Top of Material for the task

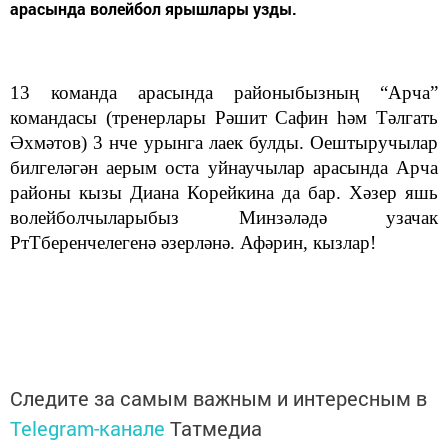
арасында волейбол ярышлары узды.
13 команда арасында районыбызның “Арча”
командасы (тренерлары Рәшит Сафин һәм Тәлгать
Әхмәтов) 3 нче урынга лаек булды. Оештыручылар
билгеләгән аерым оста уйнаучылар арасында Арча
районы кызы Диана Корейкина да бар. Хәзер яшь
волейболчыларыбыз Минзәләдә узачак
РтТберенчелегенә әзерләнә. Афәрин, кызлар!
Следите за самым важным и интересным в
Telegram-канале
Татмедиа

Bottom of Material for the task

**Brief**
The answer must restate every entry word for word, with the pictures left out.

**Solution for this problem**
арасында волейбол ярышлары узды.
13 команда арасында районыбызның “Арча”
командасы (тренерлары Рәшит Сафин һәм Тәлгать
Әхмәтов) 3 нче урынга лаек булды. Оештыручылар
билгеләгән аерым оста уйнаучылар арасында Арча
районы кызы Диана Корейкина да бар. Хәзер яшь
волейболчыларыбыз Минзәләдә узачак
РтТберенчелегенә әзерләнә. Афәрин, кызлар!
Следите за самым важным и интересным в
Telegram-канале
Татмедиа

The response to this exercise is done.